Racial disparities in vaccination rates persist as health orders lift
Racial disparities in vaccination rates persist as health orders are quickly vanishing.
In Milwaukee County, 42.5% of white residents have received at least one vaccine dose compared to 22.7% of Black residents and 31.1% of Latino residents, according to state data.
Black and Latino communities were particularly hard hit by the virus.
Barrett said the racial disparities in vaccinations are a “major concern of mine” and that the city would continue outreach efforts, particularly in areas of the city with lower vaccination rates.
Johnson said the CDC’s guidance made it very difficult to have a mask order that only applies to people who are vaccinated.

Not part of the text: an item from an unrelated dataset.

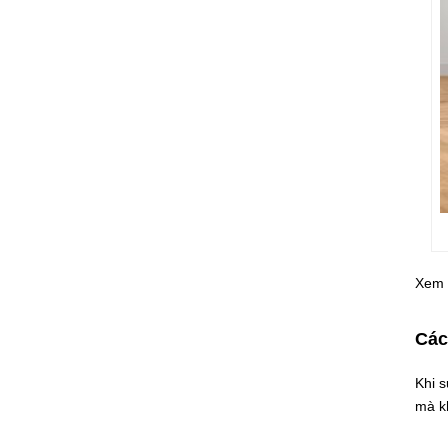
Xem 
Các
Khi s
mà kh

“It’s really just put us in a position where we’ve had to make the best decision we can for our community and for our city, and we are very hopeful this incentivizes people who are unvaccinated to get vaccinated,” Johnson said.
June 1 date meant to give organizations time to prepare
The federal announcement caught Milwaukee leaders off guard last week on the same day local officials had announced the city would ease many of its COVID-19 restrictions on June 15.
Barrett said Tuesday that the new June 1 date was chosen to give businesses, schools, stores and event spaces time to determine what requirements are right for their establishments.
Johnson said her department would continue to serve as a resource to businesses as they work to determine their policies.
In the weeks before the health order expires, the Health Department plans to continue inspections of businesses, and violations will be reviewed by the department, Johnson said.
“We’re really thinking less around the enforcement and fining and more about this is an opportunity over the next two weeks to encourage businesses to continue masking and really address any egregious behavior,” she said. “So it certainly is not our intention to be punitive.”